▶ [The records]
##########

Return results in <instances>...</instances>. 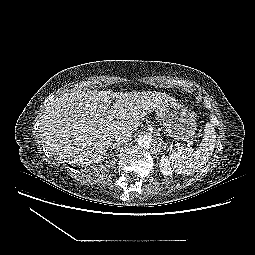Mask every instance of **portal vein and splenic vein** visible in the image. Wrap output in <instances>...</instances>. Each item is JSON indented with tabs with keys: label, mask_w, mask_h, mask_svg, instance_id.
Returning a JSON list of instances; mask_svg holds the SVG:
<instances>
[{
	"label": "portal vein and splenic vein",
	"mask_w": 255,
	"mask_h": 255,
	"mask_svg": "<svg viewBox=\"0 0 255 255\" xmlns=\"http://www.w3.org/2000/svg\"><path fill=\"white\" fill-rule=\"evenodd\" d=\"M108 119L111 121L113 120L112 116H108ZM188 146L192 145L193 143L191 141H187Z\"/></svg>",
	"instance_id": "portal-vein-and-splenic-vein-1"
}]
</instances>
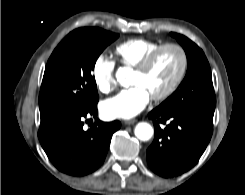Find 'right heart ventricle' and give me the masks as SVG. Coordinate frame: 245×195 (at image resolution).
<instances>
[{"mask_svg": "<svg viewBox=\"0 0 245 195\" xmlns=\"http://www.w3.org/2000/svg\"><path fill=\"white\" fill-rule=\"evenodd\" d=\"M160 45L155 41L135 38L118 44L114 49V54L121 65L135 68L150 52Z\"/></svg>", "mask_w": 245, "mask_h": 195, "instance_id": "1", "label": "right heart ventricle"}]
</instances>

##########

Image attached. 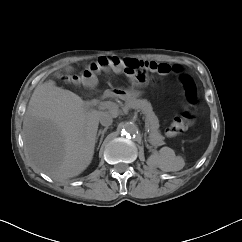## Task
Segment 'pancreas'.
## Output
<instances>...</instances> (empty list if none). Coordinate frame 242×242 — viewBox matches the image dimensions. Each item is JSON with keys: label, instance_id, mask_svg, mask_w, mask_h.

##########

▶ [What this task involves] In the data above, find the line with "Segment 'pancreas'." and the line with "<instances>...</instances> (empty list". Retype both, plus every line between them, exactly.

▶ [Response]
Segment 'pancreas'.
## Output
<instances>...</instances> (empty list if none). Coordinate frame 242×242 — viewBox matches the image dimensions. Each item is JSON with keys: label, instance_id, mask_svg, mask_w, mask_h.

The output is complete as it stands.